İngiltere'nin AB’den ayrılmasıyla Türkiye sadece güçlü bir destekçisini kaybetmiş olmayacak, daha önemlisi, ortaya merkeziyetçi eğilimleri hayli güçlü bir AB yapısı çıkacak. Böyle bir birlik içinde Türkiye'nin yer almasını düşünebilmek zordur.
Muhtemelen iki tarafta da isteksizlik daha da artacak. O takdirde en gerçekçi ihtimal, İngiltere ile AB arasında belirecek yeni ilişki şekline benzeyen, ama Türkiye'nin koşullarına uyarlanmış yeni bir AB-Türkiye ilişkisinin inşa edilmesi olacaktır.
İşine bisikletle gidip gelen Londra Belediye Başkanı Boris Johnson, İngiltere’nin en sevilen siyasetçilerinden biri. Belediye Başkanlığı görevinde başarı kazanan Johnson, Osmanlı’nın son İçişleri Bakanı Ali Kemal’in torunu.
Johnson şimdi Muhafazakar kesim içinde İngiltere’nin AB’den ayrılmasını savunanların en ön saflarında yer alıyor. Referandumda o yönde sonuç çıkarsa, Johnson’un Muhafazakar Parti başına geçmesi büyük ihtimal görünüyor ve öylece Başbakanlık yolu da açılmış olacak.
Tabii İngiltere’nin ayrılması AB için ağır bir darbe olacak. Her şeyden önce, Birliğin stratejik ağırlığı ehemmiyetsiz bir düzeye inecek. AB böyle bir krizin içinden nasıl çıkabilir, ön görmek zor.
Referandumda İngiltere’nin üyeliğinin devamı yönünde sonuç çıkarsa, İngiltere için kabul edilen yeni kuralların, dileyen diğer AB üyelerine de uygulanması gerekecek. Konumları, ihtiyaçları ve bakış açıları farklı ülkelerin AB’ye üye olması kolaylaşacak.

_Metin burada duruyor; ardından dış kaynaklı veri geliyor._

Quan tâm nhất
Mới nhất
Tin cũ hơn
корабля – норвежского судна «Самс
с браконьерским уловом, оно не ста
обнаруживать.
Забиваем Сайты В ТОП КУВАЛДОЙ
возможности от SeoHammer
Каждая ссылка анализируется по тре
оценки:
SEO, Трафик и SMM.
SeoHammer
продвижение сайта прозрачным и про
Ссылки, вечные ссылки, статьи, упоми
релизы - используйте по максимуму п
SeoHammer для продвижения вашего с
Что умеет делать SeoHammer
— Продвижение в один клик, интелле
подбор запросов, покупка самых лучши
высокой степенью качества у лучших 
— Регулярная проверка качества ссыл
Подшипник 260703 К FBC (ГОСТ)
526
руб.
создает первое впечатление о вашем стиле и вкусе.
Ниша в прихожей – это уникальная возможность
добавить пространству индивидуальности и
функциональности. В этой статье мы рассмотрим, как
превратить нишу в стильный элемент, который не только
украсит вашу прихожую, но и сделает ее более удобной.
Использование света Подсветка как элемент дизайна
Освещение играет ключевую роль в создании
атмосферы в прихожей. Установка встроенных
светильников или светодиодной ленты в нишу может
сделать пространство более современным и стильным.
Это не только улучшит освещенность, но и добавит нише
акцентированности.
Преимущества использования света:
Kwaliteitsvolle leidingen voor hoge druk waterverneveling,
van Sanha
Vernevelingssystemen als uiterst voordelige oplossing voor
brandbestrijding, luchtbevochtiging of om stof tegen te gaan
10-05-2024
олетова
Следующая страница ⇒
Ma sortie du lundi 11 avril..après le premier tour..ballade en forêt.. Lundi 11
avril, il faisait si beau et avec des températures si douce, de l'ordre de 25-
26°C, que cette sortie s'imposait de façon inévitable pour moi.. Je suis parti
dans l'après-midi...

Böylece AB'nin yapı ve işleyişinde ortaya çıkacak değişim, bugüne göre daha çok üyeli bir AB’yi kolaylaştıracak ve önünü açacak. Bu durumda, tabii bir gün tekrar demokrasi ve hukuk devleti çizgisine dönmesi koşuluyla, Türkiye'nin AB üyesi olma şansı devam edecektir.
AB sadece bir dış politika konusu değil
Esasen Türkiye için AB sadece bir dış politika konusu olarak görülmemeli. AB üyeliği, pek çok alanda hızla aşmamız gereken değişim ve dönüşümlerin merkezinde duran, modern Türkiye'nin en büyük projesidir.
Bunlardan belki de en hayati olanı, AB üyeliğinin Kürt sorunun çözümüne yapacağı muazzam katkıdır. 21. yüzyılın ikinci on yılı içinde, Türkiye henüz bu en önemli siyasi sorununu çözebilmiş değil. O nedenle toprak bütünlüğü hâlâ tehdit altında. Toprak bütünlüğünü korumanın en güvenli ve tek kalıcı yolu, gönüllü beraberliktir.
Kürtlerin AB üyesi olmuş bir Türkiye'den ayrılmak isteyebilecekleri düşünülemez. O nedenle AB üyeliği, Kürt sorununun çözümüne hayati bir katkı yapacak ve Türkiye'nin toprak bütünlüğünün en büyük güvencelerinden biri olacaktır.